TASK INSTRUCTIONS: Sift through the material below and return the lines with "audits".

——————————

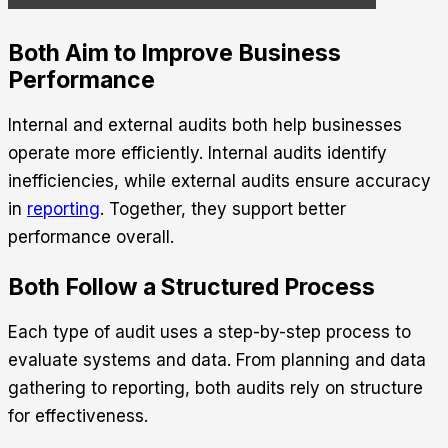
Both Aim to Improve Business
Performance
Internal and external audits both help businesses
operate more efficiently. Internal audits identify
inefficiencies, while external audits ensure accuracy
in
reporting
. Together, they support better
performance overall.
Both Follow a Structured Process
Each type of audit uses a step-by-step process to
evaluate systems and data. From planning and data
gathering to reporting, both audits rely on structure
for effectiveness.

——————————

ANSWER TO THIS PROBLEM:
Internal and external audits both help businesses
operate more efficiently. Internal audits identify
inefficiencies, while external audits ensure accuracy
gathering to reporting, both audits rely on structure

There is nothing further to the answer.